# The Tiger's Stripes

A technical blog on math, computer science, and game theory.

# Weitzman's Pandora's Box Problem

Posted: 2018-07-20.

The "Pandora's Box" problem is a cool model of search for the best alternative under uncertainty with a neat and intuitive solution. This post describes a somewhat different proof and intuition with a nice extension to matching.

This proof is based on ideas in my 2016 paper with Bobby Kleinberg and Glen Weyl (which was inspired somewhat by Weber 1992), along with subsequent discussions.

## Setup

Picture, Weitzman (1979) says, a set of locked boxes with unknown contents. Box $i$ costs $c_i$ to open. But we have some information about the value $v_i$ of the prize inside; it is distributed according to $D_i$, independently of all other boxes' prizes. We can only carry home one of the prizes. So the problem is to decide which boxes to open, in what order, as well as when to stop opening and take home one of the prizes we've found.

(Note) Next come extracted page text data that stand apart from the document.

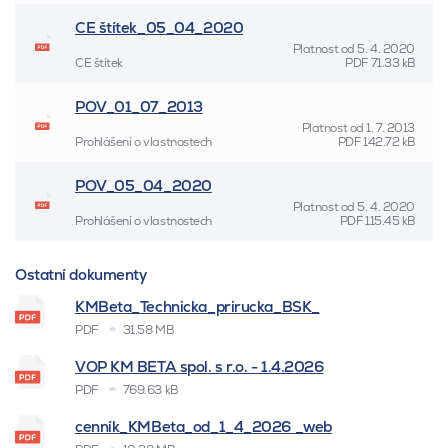
CE štítek_05_04_2020
Platnost od
5. 4. 2020
CE štítek
PDF
71.33 kB
POV_01_07_2013
Platnost od
1. 7. 2013
Prohlášení o vlastnostech
PDF
142.72 kB
POV_05_04_2020
Platnost od
5. 4. 2020
Prohlášení o vlastnostech
PDF
115.45 kB
Ostatní dokumenty
KMBeta_Technicka_prirucka_BSK_
PDF
31.58 MB
VOP KM BETA spol. s r.o. - 1.4.2026
PDF
769.63 kB
cenník_KMBeta_od_1_4_2026 _web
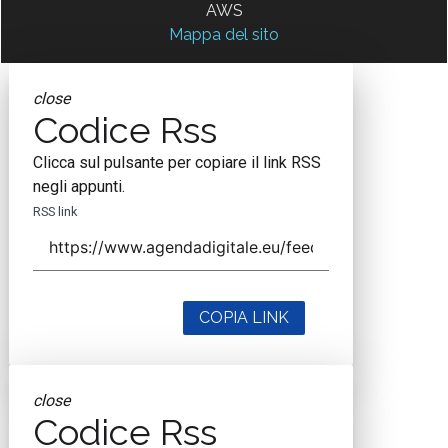
AWS
Mappa del sito
close
Codice Rss
Clicca sul pulsante per copiare il link RSS
negli appunti.
RSS link
COPIA LINK
close
Codice Rss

The performance of an algorithm (also called a policy) is defined as the value of the final prize, minus the sum of all inspection costs. So if we define two indicator random variables:

• $I_i = 1$ if box $i$ is ever opened, $0$ otherwise.
• $A_i = 1$ if prize $i$ is selected, $0$ otherwise.
then the performance of a policy is $\text{performance} = \sum_i \left[A_i v_i - I_i c_i\right]$ and the goal is to maximize expected performance.

One might expect this problem to be computationally difficult. The optimal policy must specify the first box to open; then conditioned on any possible prize value found inside, which box to open next; and so on. A priori, there is no reason to expect to be able to even write down such a policy concisely.

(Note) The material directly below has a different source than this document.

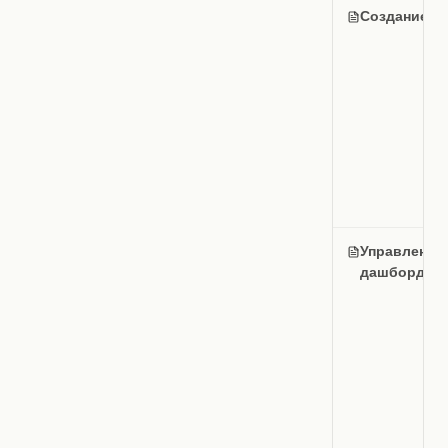
Создание ц
Управление
дашбордам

Miraculously, however, there is (as Weitzman showed) a simple "index-based" optimal policy. This can actually be viewed as a special case of the independently-discovered Gittins index theorem. Here I describe a proof, with an associated "investment" story, from my paper with Bobby Kleinberg and Glen Weyl.

## The proof

Let me actually start by just giving you the optimal policy and proof, to keep it short and contained. Then we'll tell a story that gives the proof more substance.

For each box $i$, split the value $v_i$ into two parts: a capped value and a bonus. Given a "cap" $\sigma_i$ (chosen next), we let $v_i = \kappa_i + b_i$ where

• if $v_i \gt \sigma_i$, then the capped value $\kappa_i = \sigma_i$ and the bonus $b_i = v_i - \sigma_i$.
• if $v_i \leq \sigma_i$, then $\kappa_i = v_i$ and $b_i = 0$ (no bonus).
Define the fair cap $\sigma_i$ to be the value satisfying (remember $c_i$ is the cost of opening) $c_i = \mathbb{E} b_i .$ where the expectation is over the value $v_i \sim D_i$.

We say the policy claims above the cap if, whenever box $i$ is opened (that is, $I_i=1$) and the value exceeds its cap (that is, $b_i \gt 0$), box $i$ is selected (that is, $A_i = 1$).

Lemma (Cap Lemma). For any policy, its expected performance is upper-bounded by the expected capped value it obtains: $\mathbb{E} \text{performance} \leq \sum_i \mathbb{E} A_i \kappa_i$ with equality if and only if the policy claims above the cap.

Proof. \begin{align} \mathbb{E} \text{performance} &= \sum_i \mathbb{E} \left[A_i v_i - I_i c_i\right] \\ &= \sum_i \mathbb{E} \left[A_i (\kappa_i + b_i) - I_i \mathbb{E} b_i \right] \end{align} by definition of the cap and bonus. Now, the decision to inspect, $I_i$, can only depend on information that is independent of the prize's value (which determines the bonus). So $\mathbb{E} I_i \mathbb{E} b_i = \mathbb{E} I_i b_i$, and rearranging, \begin{align} \mathbb{E} \text{performance} &= \sum_i \mathbb{E} \left[ A_i \kappa_i - (I_i - A_i)b_i \right] \\ &\leq \sum_i \mathbb{E} A_i \kappa_i \end{align} because $b_i \geq 0$ and $A_i \leq I_i$: one can only acquire a prize after opening the box. Furthermore, we have equality iff $(I_i - A_i)b_i = 0$ always, in other words, $b_i \gt 0 \implies A_i = I_i$, i.e. the policy claims above the cap. $\square$

Note the lemma applies to both good and bad policies. For example, the policy that opens no boxes and takes home no prize does satisfy the claim-above-the-cap condition; its expected performance exactly equals the expected capped value it obtains, which is zero.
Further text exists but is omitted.